Deville worked at Exide’s hazardous waste treatment and storage plant in Vernon for 29 years. At that location, Exide recycled automotive batteries, which recovered the lead used in the batteries. Deville was a forklift driver and furnace operator.
On April 24, 2013, the Department of Toxic Substance Control (DTSC) ordered Exide to suspend operations in Vernon because plant operations were causing discharge of illegal amounts of lead into the air, water, and soil.
Before operations at Exide’s Vernon facility were halted, Deville experienced what he calls two “profound” health-related incidents at work. On one occasion, Deville lost consciousness while cleaning one of the facility’s furnaces. On the second occasion, which also arose in connection with cleaning one of the furnaces, Deville felt dizzy, left the furnace, and went to a restroom where he produced a urine stream that he says was black in color.
In June 2016, more than three years after these two alleged incidents and suspension of operations at Exide’s Vernon plant, Deville sued Exide and certain Individual Defendants, alleging unspecified injuries caused by exposure to lead and other hazardous chemicals while working at the Vernon facility.

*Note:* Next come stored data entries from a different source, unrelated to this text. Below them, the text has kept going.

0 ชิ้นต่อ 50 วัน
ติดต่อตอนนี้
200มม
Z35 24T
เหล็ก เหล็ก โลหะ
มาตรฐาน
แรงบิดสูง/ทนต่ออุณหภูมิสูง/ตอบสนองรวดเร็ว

Deville alleged he was injured by defendants’ collective failure to properly use and store hazardous and toxic substances at the Vernon plant, to disclose fully and accurately the risks presented to human health presented by the chemicals used at the plant, to remediate or clean up contaminants, and to provide proper safety equipment and training.
The Individual Defendants argued, among other things, that all of Deville’s claims were precluded by workers’ compensation exclusivity principles. The trial court sustained the Individual Defendants’ demurrer without leave to amend.
Exide separately demurred to the operative complaint, making the same workers’ compensation exclusivity argument (among others) on which the Individual Defendants had prevailed. The trial court sustained Exide’s demurrer without leave to amend and dismissed the case.
The dismissals were affirmed in the unpublished case of Deville v. Bloch.
The Individual Defendants’ demurrer was properly sustained without leave to amend because the operative complaint alleges the Individual Defendants were acting within the scope of their employment and did not allege any facts that would satisfy the two exceptions to workers’ compensation exclusivity rules when individual defendants (as opposed to an employer) are sued.
Similarly, Exide’s demurrer to the bulk of Deville’s claims was properly sustained because the operative complaint does not adequately allege facts establishing any of the elements of the fraudulent concealment of injury exception to workers’ compensation exclusivity on which Deville relies to maintain his action.